Par acte de caution solidaire en date du 8 novembre 2022, Madame [B] [U] s’est portée caution des engagements du bail consenti.
Suite à des loyers et charges impayés, par acte en date du 29 octobre 2024, Monsieur [T] [O] [J] a fait signifier à Monsieur [K] [G] un commandement de payer de payer les loyers visant la clause résolutoire pour la somme de 2 072€ suivant décompte de loyers impayés arrêtés à octobre 2024.
Le commandement a été dénoncé à la caution en date du 8 novembre 2024.
Par acte de commissaire de justice du 28 janvier 2025, Monsieur [T] [O] [J] a fait assigner respectivement Monsieur [K] [G] et Madame [B] [U], en sa qualité de caution solidaire, à comparaître à l’audience du 8 avril 2025, aux fins de :
Constater par le jeu de la clause résolutoire, la résiliation du contrat de location au jour du jugement à intervenir pour défaut de paiement des loyers.
Et en conséquence :
Condamner M. [K] [G] à libérer les lieux qu’il occupe sans droit ni titre dès la signification du jugement à intervenir.
Et à défaut de libérer les lieux,
Ordonner son expulsion de corps et de biens, ainsi que de tout occupant de son chef, dès que le délai légal sera expiré et si besoin est, avec le concours et l’assistance de la force publique.
Condamner solidairement M. [K] [Y] et Mme [B] [U] es qualité de caution au paiement :
°de la somme principale de 2 936€ représentant les loyers, charges et indemnités d’occupation dus à ce jour, avec les intérêts de droit à compter de la décision à intervenir, outre les loyers et charges jusqu’au jour du prononcé de la résiliation du bail avec les intérêts de droit à compter de la décision à intervenir.
° d’une indemnité d’occupation égale au montant du loyer et des charges et en subissant les augmentations légales à compter de ce jour et jusqu’à l’entière libération des lieux.
° de la somme de 800€ au titre de dommages-intérêts outre intérêts au taux légal à compter de la décision à intervenir au visa de l’article 1231-6 du Code civil.°de la somme de 800 € au titre de l’article 700 du Code de procédure civile, outre intérêts au taux légal à compter de la décision à intervenir au visa de l’article 1231-7 du Code civil, ainsi que les dépens de l’instance et ses suites conformément à l’article 696 du Code de procédure civile, et notamment le coût du commandement de payer les loyers en date du 29 octobre 2024, le coût de la notification CCAPEX du 31 octobre 2024, le coût de la dénonciation du commandement à la caution du 8 novembre 2024, le coût de la signification de l’assignation délivrée à la caution, ainsi que le coût de la signification de l’assignation
Ordonner par application de l’article 515 du Code de procédure civile, l’exécution provisoire du jugement à intervenir, nonobstant l’exercice de recours.

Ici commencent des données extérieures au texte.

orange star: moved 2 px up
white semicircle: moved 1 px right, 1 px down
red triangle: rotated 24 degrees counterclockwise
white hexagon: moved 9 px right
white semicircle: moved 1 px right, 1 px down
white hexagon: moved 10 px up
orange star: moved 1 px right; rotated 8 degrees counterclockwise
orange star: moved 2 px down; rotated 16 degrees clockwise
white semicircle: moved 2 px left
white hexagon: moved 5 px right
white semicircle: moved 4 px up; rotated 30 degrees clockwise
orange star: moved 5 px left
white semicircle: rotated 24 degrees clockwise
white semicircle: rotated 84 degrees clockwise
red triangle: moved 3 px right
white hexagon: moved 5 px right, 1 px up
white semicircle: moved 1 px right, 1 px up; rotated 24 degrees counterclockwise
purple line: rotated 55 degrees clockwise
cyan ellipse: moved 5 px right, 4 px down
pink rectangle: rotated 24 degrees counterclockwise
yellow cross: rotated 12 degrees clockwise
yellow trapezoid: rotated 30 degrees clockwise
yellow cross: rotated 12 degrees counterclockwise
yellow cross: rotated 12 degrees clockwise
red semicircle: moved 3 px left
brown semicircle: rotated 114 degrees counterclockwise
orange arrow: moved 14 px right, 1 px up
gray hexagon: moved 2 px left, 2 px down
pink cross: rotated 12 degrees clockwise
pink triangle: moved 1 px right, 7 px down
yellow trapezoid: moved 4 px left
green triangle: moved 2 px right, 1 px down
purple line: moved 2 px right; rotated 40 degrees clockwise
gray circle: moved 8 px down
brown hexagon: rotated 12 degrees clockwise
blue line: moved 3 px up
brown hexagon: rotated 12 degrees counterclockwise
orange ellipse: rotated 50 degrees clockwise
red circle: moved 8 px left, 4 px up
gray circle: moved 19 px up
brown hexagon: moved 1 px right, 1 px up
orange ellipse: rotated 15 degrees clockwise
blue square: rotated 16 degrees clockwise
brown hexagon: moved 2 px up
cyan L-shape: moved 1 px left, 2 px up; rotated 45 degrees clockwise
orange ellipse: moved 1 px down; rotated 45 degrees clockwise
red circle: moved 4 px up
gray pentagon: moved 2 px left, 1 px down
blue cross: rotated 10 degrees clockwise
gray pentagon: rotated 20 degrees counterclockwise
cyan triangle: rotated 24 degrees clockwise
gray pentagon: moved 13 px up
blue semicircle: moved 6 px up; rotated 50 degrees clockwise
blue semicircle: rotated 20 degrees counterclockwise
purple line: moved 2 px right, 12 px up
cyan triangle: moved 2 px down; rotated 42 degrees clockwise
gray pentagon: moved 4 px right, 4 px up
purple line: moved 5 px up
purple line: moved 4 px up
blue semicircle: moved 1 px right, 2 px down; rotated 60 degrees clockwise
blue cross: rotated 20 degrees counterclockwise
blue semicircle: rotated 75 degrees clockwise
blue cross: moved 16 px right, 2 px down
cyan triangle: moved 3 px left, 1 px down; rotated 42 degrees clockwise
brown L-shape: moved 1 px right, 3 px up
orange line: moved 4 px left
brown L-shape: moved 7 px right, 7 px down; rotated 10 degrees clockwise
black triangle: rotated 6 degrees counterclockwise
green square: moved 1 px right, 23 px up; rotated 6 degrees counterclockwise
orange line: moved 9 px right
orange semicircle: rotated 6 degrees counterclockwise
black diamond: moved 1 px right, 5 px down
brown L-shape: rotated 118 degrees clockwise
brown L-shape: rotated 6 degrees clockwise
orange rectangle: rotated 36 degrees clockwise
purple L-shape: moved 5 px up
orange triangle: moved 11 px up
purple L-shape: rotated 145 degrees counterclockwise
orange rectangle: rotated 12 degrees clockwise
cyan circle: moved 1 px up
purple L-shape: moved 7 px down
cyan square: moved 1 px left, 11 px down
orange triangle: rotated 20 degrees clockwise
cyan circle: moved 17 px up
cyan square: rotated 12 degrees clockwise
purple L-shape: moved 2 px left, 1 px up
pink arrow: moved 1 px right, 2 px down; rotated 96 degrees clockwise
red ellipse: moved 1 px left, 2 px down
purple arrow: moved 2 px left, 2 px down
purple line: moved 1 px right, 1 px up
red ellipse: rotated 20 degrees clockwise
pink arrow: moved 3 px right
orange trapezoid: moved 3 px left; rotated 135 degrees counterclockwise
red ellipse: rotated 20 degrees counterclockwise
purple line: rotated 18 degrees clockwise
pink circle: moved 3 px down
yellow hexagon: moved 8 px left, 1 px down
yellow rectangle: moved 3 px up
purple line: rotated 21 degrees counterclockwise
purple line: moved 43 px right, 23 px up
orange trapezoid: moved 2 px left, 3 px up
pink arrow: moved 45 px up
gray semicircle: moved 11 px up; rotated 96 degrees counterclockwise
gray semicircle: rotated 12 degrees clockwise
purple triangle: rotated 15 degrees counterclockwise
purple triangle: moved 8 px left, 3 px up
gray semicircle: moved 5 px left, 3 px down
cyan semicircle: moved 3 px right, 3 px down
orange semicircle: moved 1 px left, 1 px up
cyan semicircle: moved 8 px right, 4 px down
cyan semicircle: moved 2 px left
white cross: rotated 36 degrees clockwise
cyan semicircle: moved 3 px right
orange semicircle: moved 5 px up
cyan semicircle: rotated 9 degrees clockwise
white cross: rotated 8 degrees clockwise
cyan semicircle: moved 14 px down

L’affaire a été appelée le 8 avril 2025, où elle a été retenue et le jugement a été mis à disposition au greffe à compter du 10 juin 2025.
* * * * *
Monsieur [T] [O] [J] a comparu en personne.
Monsieur [T] [O] [J] a indiqué à l’audience poursuivre le bénéfice de son assignation et de sa demande en expulsion puisque la situation d’impayés n’a pas été régularisée ni par le locataire, ni par la caution.
Il fournit à l’audience un décompte actualisé de la créance à avril 2025 inclus à hauteur de 3 627€, mais indique qu’il n’a pas été notifié aux défendeurs préalablement à l’audience et qu’il s’en tient aux demandes de l’assignation.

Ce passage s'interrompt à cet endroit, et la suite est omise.